Steven Spielberg était le 26 mai 2016 l'invité du 365e Discours du Commencement d'Harvard, qui accueille les nouveaux étudiants de la prestigieuse université du Nord-Est des Etats-Unis.
Habituée à suivre les cours des plus grands professeurs et chercheurs, la promotion 2016 du campus a eu la chance d'écouter les sages paroles du réalisateur qui, en costume-basket, a livré un discours plein d'humanisme et de messages politiques anti-Trump.

"Je me souviens de ma propre remise de diplômes comme si c'était hier, probablement parce que ça remonte à 14 ans", a commencé avec humour le cinéaste, faisant référence à ses quelques cours en paléontologie lors du tournage de Jurassic Park.

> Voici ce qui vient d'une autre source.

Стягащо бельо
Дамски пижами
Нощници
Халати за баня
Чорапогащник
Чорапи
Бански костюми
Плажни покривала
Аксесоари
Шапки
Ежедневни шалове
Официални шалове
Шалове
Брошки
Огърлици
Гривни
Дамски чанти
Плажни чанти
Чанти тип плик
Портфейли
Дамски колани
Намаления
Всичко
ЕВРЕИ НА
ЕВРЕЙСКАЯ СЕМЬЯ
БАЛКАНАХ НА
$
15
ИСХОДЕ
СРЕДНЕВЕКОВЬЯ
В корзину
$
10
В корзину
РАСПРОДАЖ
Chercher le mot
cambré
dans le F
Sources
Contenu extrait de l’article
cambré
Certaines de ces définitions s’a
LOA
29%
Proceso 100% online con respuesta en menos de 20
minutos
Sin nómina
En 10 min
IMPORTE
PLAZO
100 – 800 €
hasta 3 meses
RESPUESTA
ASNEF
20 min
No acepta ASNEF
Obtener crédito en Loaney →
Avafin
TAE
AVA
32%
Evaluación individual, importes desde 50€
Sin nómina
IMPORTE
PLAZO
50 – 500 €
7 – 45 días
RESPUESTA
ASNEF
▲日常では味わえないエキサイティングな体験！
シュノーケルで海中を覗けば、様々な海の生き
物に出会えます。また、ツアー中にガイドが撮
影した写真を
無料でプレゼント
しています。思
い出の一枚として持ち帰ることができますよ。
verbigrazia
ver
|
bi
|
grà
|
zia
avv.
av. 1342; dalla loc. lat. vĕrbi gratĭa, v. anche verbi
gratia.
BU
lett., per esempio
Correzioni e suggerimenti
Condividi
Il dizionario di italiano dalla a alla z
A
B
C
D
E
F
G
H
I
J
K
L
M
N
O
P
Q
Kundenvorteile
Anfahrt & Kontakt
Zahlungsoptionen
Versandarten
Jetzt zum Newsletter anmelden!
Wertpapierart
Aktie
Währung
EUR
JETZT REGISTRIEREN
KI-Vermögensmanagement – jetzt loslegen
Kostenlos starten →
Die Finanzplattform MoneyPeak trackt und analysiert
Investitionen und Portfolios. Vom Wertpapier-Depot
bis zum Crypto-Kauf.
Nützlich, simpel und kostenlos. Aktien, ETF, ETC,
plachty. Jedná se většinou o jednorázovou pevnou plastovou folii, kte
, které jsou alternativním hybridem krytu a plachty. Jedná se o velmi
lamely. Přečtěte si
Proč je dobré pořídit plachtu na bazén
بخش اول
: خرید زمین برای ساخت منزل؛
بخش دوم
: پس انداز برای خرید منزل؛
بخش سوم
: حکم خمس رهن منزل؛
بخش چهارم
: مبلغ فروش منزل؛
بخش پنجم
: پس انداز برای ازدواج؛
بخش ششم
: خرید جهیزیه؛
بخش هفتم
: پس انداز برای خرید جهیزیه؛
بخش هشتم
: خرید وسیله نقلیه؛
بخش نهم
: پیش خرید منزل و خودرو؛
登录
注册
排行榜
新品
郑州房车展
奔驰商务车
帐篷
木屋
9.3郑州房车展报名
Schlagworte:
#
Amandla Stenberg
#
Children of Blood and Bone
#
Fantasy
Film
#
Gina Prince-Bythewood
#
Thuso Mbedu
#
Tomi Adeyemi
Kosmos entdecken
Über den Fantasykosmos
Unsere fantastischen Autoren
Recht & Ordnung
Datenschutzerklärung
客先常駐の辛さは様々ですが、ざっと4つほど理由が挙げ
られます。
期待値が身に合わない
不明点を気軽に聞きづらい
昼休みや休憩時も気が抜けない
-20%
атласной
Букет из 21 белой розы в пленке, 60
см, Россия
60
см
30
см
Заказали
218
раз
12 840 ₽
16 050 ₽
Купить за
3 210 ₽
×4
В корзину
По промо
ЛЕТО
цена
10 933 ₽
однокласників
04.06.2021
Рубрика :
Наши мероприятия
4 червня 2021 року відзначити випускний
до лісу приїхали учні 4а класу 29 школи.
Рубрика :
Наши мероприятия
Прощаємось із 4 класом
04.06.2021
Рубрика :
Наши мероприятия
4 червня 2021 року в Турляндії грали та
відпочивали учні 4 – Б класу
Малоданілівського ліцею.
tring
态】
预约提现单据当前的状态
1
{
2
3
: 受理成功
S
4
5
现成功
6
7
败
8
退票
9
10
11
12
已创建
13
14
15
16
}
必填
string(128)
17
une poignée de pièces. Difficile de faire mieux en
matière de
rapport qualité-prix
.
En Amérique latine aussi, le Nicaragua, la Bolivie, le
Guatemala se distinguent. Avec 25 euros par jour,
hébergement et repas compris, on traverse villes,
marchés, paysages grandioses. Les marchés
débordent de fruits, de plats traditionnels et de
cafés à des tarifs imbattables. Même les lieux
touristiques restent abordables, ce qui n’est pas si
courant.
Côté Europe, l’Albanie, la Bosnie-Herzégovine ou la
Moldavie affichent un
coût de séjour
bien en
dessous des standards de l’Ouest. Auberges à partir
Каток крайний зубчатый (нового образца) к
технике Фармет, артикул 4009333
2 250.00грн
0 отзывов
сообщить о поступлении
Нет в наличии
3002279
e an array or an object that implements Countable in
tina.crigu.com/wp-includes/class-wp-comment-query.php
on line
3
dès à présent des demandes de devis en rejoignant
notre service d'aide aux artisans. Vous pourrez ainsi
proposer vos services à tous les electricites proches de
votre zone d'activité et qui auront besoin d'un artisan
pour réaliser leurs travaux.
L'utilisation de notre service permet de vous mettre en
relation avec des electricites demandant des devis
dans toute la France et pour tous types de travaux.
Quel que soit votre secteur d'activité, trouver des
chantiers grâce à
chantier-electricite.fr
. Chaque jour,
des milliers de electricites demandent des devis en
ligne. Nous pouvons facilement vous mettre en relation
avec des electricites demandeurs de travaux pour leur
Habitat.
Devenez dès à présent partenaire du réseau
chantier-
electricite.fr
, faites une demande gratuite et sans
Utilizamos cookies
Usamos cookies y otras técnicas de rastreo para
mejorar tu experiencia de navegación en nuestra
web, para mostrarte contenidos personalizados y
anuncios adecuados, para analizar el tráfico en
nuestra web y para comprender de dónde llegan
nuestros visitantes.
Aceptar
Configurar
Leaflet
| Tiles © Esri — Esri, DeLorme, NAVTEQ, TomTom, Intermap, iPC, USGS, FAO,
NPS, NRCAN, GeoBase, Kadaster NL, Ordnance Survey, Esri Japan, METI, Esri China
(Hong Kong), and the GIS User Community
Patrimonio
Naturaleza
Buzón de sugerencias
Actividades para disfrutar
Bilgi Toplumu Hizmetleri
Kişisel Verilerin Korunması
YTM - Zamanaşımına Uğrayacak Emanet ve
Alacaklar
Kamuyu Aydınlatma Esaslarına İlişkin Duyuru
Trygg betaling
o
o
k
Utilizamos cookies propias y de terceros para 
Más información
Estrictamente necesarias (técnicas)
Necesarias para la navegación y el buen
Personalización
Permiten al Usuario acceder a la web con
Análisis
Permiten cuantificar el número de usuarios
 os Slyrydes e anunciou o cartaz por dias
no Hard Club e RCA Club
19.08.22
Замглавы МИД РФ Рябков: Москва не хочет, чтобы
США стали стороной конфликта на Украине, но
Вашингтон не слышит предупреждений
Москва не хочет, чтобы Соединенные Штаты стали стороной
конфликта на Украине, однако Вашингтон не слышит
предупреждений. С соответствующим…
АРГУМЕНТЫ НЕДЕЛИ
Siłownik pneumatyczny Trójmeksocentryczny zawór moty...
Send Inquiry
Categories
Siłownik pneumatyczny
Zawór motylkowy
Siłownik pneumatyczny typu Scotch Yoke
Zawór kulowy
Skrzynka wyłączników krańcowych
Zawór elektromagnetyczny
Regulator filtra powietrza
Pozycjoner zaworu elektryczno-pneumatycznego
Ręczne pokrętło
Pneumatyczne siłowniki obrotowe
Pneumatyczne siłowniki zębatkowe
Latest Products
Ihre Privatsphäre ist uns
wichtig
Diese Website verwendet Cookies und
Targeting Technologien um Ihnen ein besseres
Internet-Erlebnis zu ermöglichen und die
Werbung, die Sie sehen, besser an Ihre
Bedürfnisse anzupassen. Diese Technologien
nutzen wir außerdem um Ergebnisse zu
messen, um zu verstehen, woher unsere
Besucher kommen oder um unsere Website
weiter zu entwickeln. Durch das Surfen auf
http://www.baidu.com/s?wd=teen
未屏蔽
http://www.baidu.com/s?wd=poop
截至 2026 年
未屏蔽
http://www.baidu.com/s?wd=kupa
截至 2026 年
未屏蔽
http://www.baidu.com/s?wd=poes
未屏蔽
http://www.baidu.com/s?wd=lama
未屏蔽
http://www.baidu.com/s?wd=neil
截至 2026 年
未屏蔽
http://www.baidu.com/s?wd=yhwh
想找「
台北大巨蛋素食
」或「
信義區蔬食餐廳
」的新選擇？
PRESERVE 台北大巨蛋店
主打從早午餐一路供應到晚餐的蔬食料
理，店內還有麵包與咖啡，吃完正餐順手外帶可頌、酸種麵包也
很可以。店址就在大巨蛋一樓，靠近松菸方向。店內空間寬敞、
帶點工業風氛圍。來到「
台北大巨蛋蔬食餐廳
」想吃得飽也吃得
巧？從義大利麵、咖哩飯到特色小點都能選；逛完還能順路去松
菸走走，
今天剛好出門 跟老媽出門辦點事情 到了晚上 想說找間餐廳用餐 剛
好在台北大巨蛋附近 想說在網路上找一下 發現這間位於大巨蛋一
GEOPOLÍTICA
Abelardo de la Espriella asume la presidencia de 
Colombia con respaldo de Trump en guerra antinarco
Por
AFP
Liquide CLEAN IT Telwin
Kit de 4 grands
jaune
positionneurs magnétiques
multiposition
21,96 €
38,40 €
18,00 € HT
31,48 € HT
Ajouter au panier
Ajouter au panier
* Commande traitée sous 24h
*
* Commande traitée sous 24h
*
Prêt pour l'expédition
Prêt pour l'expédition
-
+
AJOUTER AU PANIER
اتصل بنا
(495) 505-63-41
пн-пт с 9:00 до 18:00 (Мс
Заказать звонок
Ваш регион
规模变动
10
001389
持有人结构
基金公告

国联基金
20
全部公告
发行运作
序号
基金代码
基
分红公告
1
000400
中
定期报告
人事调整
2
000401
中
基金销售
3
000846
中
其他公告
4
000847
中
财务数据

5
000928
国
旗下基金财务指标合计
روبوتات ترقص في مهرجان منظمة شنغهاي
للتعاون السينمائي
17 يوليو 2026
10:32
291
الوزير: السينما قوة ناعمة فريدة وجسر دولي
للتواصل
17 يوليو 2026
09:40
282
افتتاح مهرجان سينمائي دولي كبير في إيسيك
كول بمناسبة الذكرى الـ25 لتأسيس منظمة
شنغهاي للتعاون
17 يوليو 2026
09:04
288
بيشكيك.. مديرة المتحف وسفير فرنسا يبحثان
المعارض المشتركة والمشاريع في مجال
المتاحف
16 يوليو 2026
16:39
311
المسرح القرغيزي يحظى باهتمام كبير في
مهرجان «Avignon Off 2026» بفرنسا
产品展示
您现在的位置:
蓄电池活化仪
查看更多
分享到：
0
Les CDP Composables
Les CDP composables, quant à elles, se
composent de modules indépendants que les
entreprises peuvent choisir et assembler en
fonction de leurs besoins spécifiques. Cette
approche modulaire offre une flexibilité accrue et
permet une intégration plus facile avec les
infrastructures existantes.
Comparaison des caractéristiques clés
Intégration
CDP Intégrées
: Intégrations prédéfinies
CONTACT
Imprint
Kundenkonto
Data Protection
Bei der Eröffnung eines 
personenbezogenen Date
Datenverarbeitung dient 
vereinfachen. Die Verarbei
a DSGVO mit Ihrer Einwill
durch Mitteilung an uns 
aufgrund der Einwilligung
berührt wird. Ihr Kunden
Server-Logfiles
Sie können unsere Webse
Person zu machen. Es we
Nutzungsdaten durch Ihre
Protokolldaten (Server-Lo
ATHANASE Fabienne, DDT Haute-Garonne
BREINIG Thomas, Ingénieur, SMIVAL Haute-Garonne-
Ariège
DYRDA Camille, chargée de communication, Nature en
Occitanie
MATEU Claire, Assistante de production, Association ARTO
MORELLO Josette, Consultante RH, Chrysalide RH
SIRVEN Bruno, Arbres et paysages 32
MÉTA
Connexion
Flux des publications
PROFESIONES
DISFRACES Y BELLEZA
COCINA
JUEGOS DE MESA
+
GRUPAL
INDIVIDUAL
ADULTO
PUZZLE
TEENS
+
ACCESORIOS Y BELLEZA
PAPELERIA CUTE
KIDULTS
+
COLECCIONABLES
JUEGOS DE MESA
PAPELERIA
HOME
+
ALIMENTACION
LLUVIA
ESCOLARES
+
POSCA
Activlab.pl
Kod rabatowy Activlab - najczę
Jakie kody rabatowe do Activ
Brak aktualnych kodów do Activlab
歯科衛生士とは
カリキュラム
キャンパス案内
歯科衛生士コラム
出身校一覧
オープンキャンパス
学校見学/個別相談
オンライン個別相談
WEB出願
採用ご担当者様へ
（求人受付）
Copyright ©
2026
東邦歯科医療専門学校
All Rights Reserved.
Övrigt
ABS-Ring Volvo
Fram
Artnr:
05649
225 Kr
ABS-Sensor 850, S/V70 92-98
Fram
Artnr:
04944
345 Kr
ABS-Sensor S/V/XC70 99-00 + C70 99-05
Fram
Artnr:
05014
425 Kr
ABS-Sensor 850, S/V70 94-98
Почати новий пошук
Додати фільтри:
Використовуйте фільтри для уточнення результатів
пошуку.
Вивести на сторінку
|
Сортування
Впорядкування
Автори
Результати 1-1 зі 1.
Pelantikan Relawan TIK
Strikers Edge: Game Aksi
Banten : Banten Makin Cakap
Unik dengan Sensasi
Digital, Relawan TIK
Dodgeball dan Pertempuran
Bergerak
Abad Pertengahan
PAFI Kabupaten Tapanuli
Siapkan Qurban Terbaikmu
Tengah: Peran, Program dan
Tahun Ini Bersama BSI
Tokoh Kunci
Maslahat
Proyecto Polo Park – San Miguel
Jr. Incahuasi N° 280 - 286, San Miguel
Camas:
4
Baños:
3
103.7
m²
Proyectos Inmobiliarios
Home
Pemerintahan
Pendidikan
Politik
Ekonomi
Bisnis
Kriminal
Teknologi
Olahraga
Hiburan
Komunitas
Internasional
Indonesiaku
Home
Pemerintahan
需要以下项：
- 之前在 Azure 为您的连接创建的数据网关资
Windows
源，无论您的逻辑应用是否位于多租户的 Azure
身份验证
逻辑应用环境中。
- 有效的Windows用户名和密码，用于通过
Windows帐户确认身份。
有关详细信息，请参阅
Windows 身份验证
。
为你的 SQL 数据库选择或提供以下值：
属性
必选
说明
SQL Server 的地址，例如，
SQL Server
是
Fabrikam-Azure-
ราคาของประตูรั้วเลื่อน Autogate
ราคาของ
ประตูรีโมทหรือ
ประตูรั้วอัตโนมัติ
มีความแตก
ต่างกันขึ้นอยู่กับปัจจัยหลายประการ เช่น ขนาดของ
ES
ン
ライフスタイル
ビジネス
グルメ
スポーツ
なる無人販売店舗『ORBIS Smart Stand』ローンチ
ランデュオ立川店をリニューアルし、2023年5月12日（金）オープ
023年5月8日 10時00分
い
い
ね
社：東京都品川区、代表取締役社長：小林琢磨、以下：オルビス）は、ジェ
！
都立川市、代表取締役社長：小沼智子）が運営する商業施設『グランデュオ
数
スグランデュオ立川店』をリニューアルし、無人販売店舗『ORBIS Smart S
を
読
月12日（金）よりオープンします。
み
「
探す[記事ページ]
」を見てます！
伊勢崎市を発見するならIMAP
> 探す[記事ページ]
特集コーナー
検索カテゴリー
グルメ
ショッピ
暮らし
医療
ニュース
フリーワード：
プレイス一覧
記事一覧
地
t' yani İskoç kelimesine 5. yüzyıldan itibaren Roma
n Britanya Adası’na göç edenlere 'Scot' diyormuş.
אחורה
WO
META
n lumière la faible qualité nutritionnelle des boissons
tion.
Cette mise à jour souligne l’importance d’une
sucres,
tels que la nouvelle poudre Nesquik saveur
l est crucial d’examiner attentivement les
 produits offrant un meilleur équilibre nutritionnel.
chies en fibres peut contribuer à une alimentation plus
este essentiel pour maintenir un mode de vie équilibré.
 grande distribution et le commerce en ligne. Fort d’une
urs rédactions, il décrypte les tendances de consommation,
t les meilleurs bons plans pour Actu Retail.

Steven Spielberg a ensuite orienté son speech sur les dangers des "tendances natio­na­listes" : "Nous sommes une nation d'immi­grés… du moins jusqu'ici", a-t-il expliqué, appelant à lutter contre ces dérives avec des "manifestations pacifiques" et "en votant lors des prochaines élections".
Demandant à la nouvelle génération de "ne pas fuire ce qui est douloureux", le réalisateur de 69 ans a appelé les jeunes citoyens à avoir confiance en l'homme pour vivre dans un monde plus libre : "Le monde est rempli de monstres. Il y a le racisme, l'homo­pho­bie, la haine poli­tique ou reli­gieuse. La seule réponse à l'ampli­fi­ca­tion de haine est l'ampli­fi­ca­tion d'huma­nité. Mon boulot, c'est de créer un monde qui dure deux heures, le vôtre, de créer un monde qui dure toujours. Et j'espère qu'il sera rempli de justice et de paix", poursuit le réalisateur du Bon Gros Géant.

"Enfin, je vous souhaite à tous un vrai  happy-ending holly­woo­dien. J'espère que vous cour­rez plus vite que le T-Rex, que vous attra­pe­rez le crimi­nel… Et, pour le bien de vos parents, de temps en temps, faites comme E.T. : rentrez à la maison", conclut-il. 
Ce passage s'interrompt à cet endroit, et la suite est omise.